Work to complete
As you restate the entries, keep every word intact and leave out whatever images they hold.

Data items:
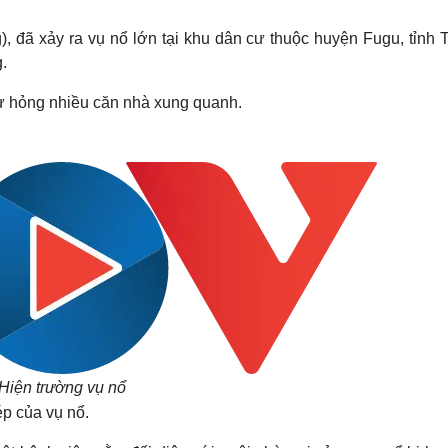
Lịch thi đấu bóng đá
Xe máy
Thế giới thể thao
Tư vấn
, đã xảy ra vụ nổ lớn tại khu dân cư thuộc huyện Fugu, tỉnh 
eSports
V
.
Hậu trường
ư hỏng nhiều căn nhà xung quanh.
Văn hóa
Giải trí
D
Sân khấu - Điện ảnh
Nghệ sĩ
Văn học
Thời trang
Âm nhạc
Sao Việt
c
Di sản
Hiện trường vụ nổ
p của vụ nổ.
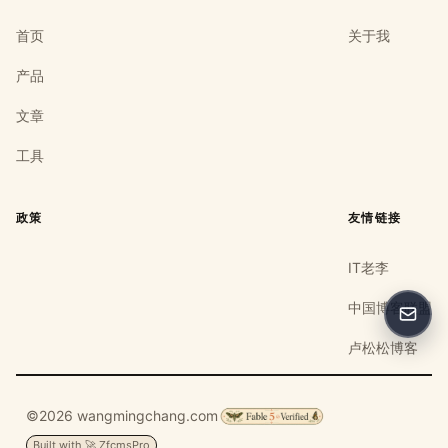
首页
关于我
产品
文章
工具
政策
友情链接
IT老李
中国博客联盟
反馈
卢松松博客
©2026 wangmingchang.com
Built with 🚀 ZfcmsPro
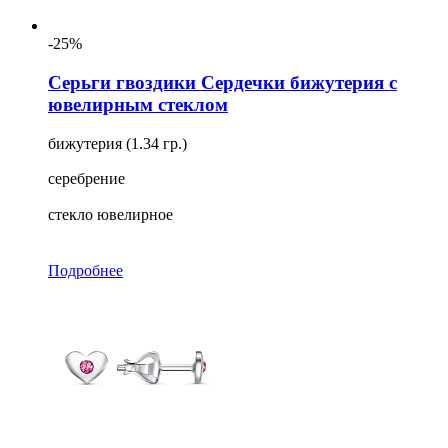
-25%
Серьги гвоздики Сердечки бижутерия с
ювелирным стеклом
бижутерия (1.34 гр.)
серебрение
стекло ювелирное
Подробнее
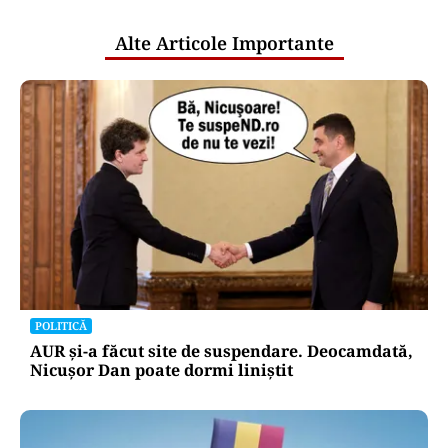
publice
Alte Articole Importante
POLITICĂ
AUR și-a făcut site de suspendare. Deocamdată,
Nicușor Dan poate dormi liniștit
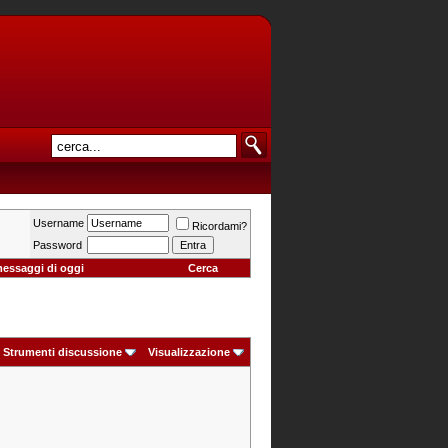
Username
Ricordami?
Password
messaggi di oggi
Cerca
Strumenti discussione
Visualizzazione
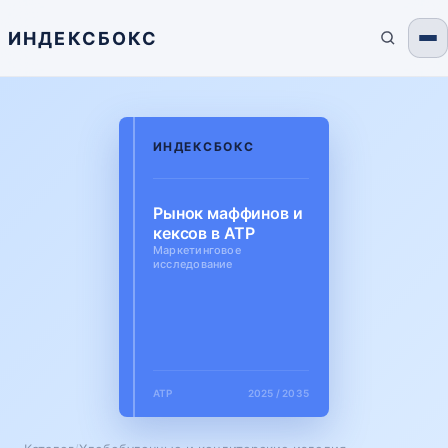
ИНДЕКСБОКС
ИНДЕКСБОКС
Рынок маффинов и
кексов в АТР
Маркетинговое
исследование
АТР
2025 / 2035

Task answer
Lịch thi đấu bóng đá
Xe máy
Thế giới thể thao
Tư vấn
, đã xảy ra vụ nổ lớn tại khu dân cư thuộc huyện Fugu, tỉnh 
eSports
V
.
Hậu trường
ư hỏng nhiều căn nhà xung quanh.
Văn hóa
Giải trí
D
Sân khấu - Điện ảnh
Nghệ sĩ
Văn học
Thời trang
Âm nhạc
Sao Việt
c
Di sản
Hiện trường vụ nổ
p của vụ nổ.
首页
关于我
产品
文章
工具
政策
友情链接
IT老李
中国博客联盟
反馈
卢松松博客
©2026 wangmingchang.com
Built with 🚀 ZfcmsPro
-25%
Серьги гвоздики Сердечки бижутерия с
ювелирным стеклом
бижутерия (1.34 гр.)
серебрение
стекло ювелирное
Подробнее
publice
Alte Articole Importante
POLITICĂ
AUR și-a făcut site de suspendare. Deocamdată,
Nicușor Dan poate dormi liniștit
Username
Ricordami?
Password
messaggi di oggi
Cerca
Strumenti discussione
Visualizzazione
ИНДЕКСБОКС
ИНДЕКСБОКС
Рынок маффинов и
кексов в АТР
Маркетинговое
исследование
АТР
2025 / 2035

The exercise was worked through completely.